Book Synopsis The Stamp Act Crisis by : Edmund S. Morgan
Download or read book The Stamp Act Crisis written by Edmund S. Morgan and published by UNC Press Books. This book was released on 2011-01-20 with total page 342 pages. Available in PDF, EPUB and Kindle. Book excerpt: 'Impressive! . . . The authors have given us a searching account of the crisis and provided some memorable portraits of officials in America impaled on the dilemma of having to enforce a measure which they themselves opposed.'--New York Times 'A brilliant contribution to the colonial field. Combining great industry, astute scholarship, and a vivid style, the authors have sought 'to recreate two years of American history.' They have succeeded admirably.'--William and Mary Quarterly 'Required reading for anyone interested in those eventful years preceding the American Revolution.'--Political Science Quarterly The Stamp Act, the first direct tax on the American colonies, provoked an immediate and violent response. The Stamp Act Crisis, originally published by UNC Press in 1953, identifies the issues that caused the confrontation and explores the ways in which the conflict was a prelude to the American Revolution.
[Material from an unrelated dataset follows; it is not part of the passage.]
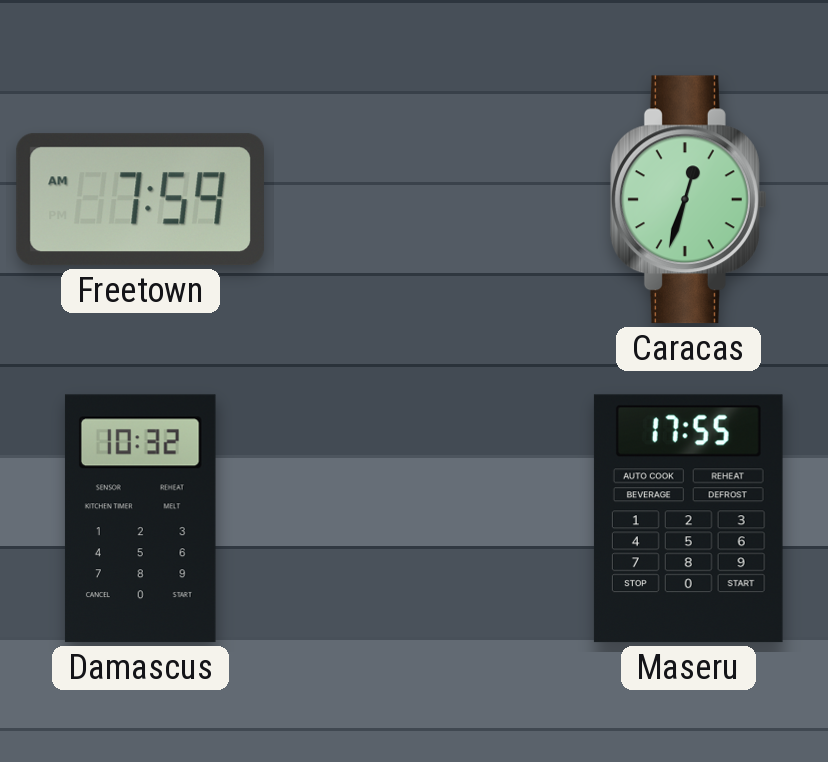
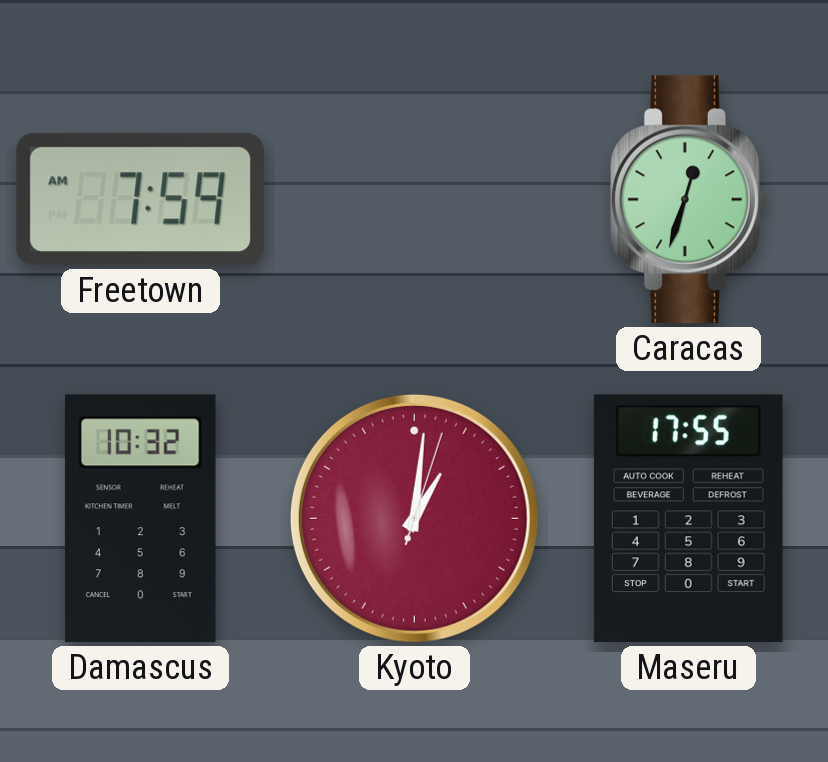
Kyoto: none -> 1:01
Book Synopsis Prelude to Power by : Jack Richard Censer
Download or read book Prelude to Power written by Jack Richard Censer and published by JHU Press. This book was released on 2019-12-01 with total page 253 pages. Available in PDF, EPUB and Kindle. Book excerpt: Otiginally published in 1976. This investigation focuses on the ideology of the radical press during the French Revolution. Events, individuals, and institutions were important, but they were reported in such a manner as to make them subordinate to ideas. In their descriptions of the people and institutions of the Revolution, radicals drew heavily on the stereotypes provided by their ideology. The author analyzes the radicals of 1789 to 1791 with respect to collective interests and concerns. For these radicals, ideology governed from 1789 through 1791. And, insofar as events had any impact on the radicals, occurrences of 1790 were important because they coincided with radical shifts in opinion. Subsequent and more famous events came too late to have much impact on radical views. The author reveals that Jacobin thought of 1792 and 1793 had definite origins dating from 1789. The similarity between radical thought and the ideology of Robespierre proves that Jacobinism was not a hasty doctrine of the moment but the direct product of positions assumed since 1789.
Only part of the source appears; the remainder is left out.